Description of the task:
With pictures left out, set down exactly the lines that begin at the one containing "VỀ CHÚNG TÔI" and end with the last line of the entries below.

Items from a dataset

.....

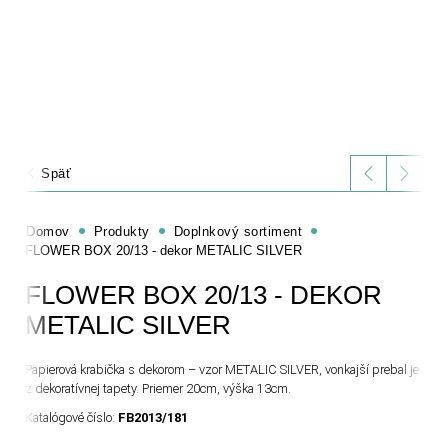
Späť
Domov
Produkty
Doplnkový sortiment
FLOWER BOX 20/13 - dekor METALIC SILVER
FLOWER BOX 20/13 - DEKOR
METALIC SILVER
Papierová krabička s dekorom – vzor METALIC SILVER, vonkajší prebal je
z dekoratívnej tapety. Priemer 20cm, výška 13cm.
Katalógové číslo:
FB2013/181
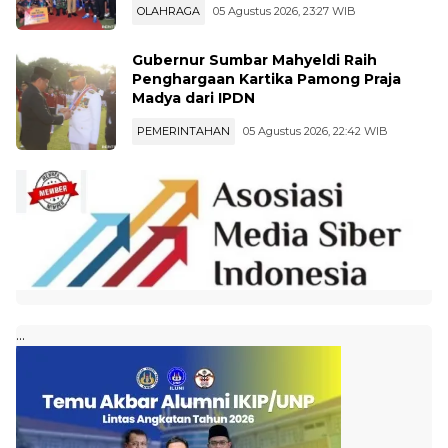
OLAHRAGA
05 Agustus 2026, 23:27 WIB
Gubernur Sumbar Mahyeldi Raih
Penghargaan Kartika Pamong Praja
Madya dari IPDN
PEMERINTAHAN
05 Agustus 2026, 22:42 WIB
...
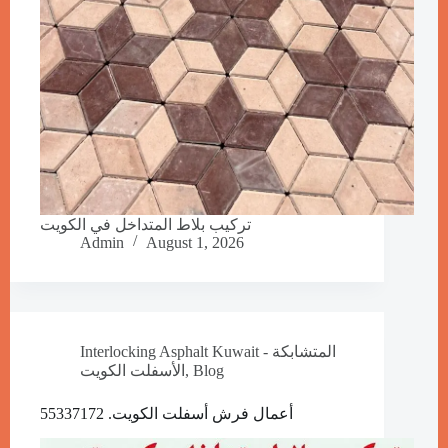
تركيب بلاط المتداخل في الكويت
Admin
August 1, 2026
Interlocking Asphalt Kuwait - المتشابكة
الأسفلت الكويت
,
Blog
أعمال فرش أسفلت الكويت. 55337172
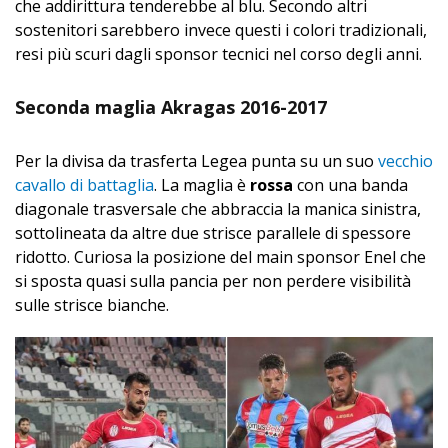
che addirittura tenderebbe al blu. Secondo altri
sostenitori sarebbero invece questi i colori tradizionali,
resi più scuri dagli sponsor tecnici nel corso degli anni.
Seconda maglia Akragas 2016-2017
Per la divisa da trasferta Legea punta su un suo
vecchio
cavallo di battaglia
. La maglia è
rossa
con una banda
diagonale trasversale che abbraccia la manica sinistra,
sottolineata da altre due strisce parallele di spessore
ridotto. Curiosa la posizione del main sponsor Enel che
si sposta quasi sulla pancia per non perdere visibilità
sulle strisce bianche.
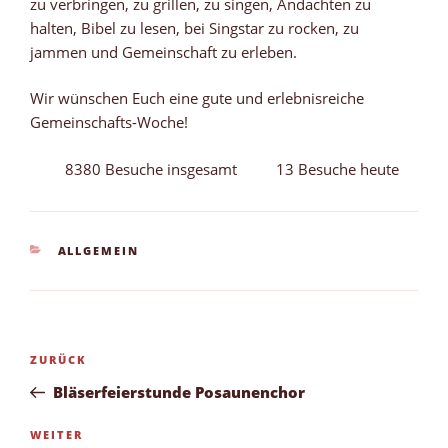
zu verbringen, zu grillen, zu singen, Andachten zu
halten, Bibel zu lesen, bei Singstar zu rocken, zu
jammen und Gemeinschaft zu erleben.
Wir wünschen Euch eine gute und erlebnisreiche
Gemeinschafts-Woche!
8380 Besuche insgesamt
13 Besuche heute
KATEGORIEN
ALLGEMEIN
Beitragsnavigation
Vorheriger
ZURÜCK
Beitrag
Bläserfeierstunde Posaunenchor
Nächster
WEITER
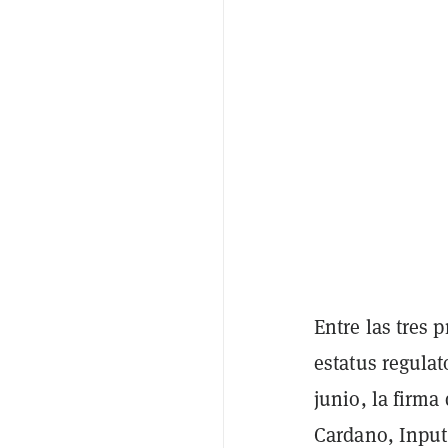
Entre las tres 
estatus regula
junio, la firma
Cardano, Input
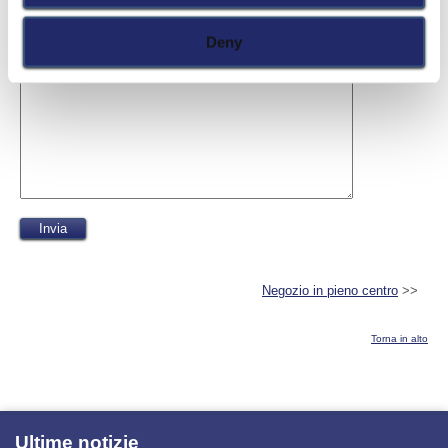
Il tuo messaggio (facoltativo)
Deny
Negozio in pieno centro
>>
Torna in alto
Ultime notizie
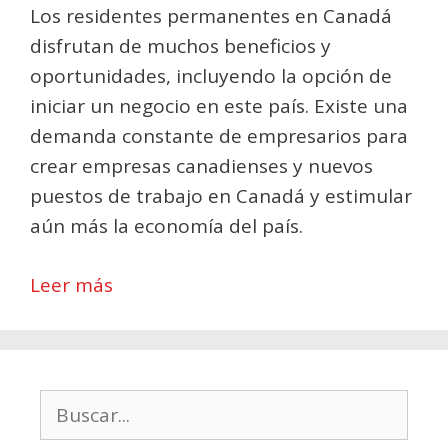
Los residentes permanentes en Canadá
disfrutan de muchos beneficios y
oportunidades, incluyendo la opción de
iniciar un negocio en este país. Existe una
demanda constante de empresarios para
crear empresas canadienses y nuevos
puestos de trabajo en Canadá y estimular
aún más la economía del país.
Leer más
Buscar:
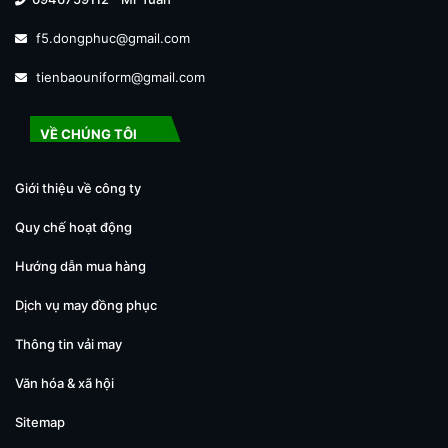
f5.dongphuc@gmail.com
tienbaouniform@gmail.com
VỀ CHÚNG TÔI
Giới thiệu về công ty
Quy chế hoạt động
Hướng dẫn mua hàng
Dịch vụ may đồng phục
Thông tin vải may
Văn hóa & xã hội
Sitemap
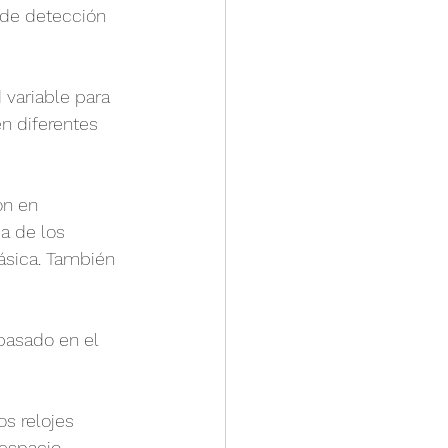
 de detección 
variable para 
n diferentes 
ón en 
a de los 
básica. También 
basado en el 
os relojes 
espacio.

.....

Output of the exercise:
VỀ CHÚNG TÔI
Giới thiệu về công ty
Quy chế hoạt động
Hướng dẫn mua hàng
Dịch vụ may đồng phục
Thông tin vải may
Văn hóa & xã hội
Sitemap
 de detección 
variable para 
n diferentes 
ón en 
a de los 
básica. También 
basado en el 
os relojes 
espacio.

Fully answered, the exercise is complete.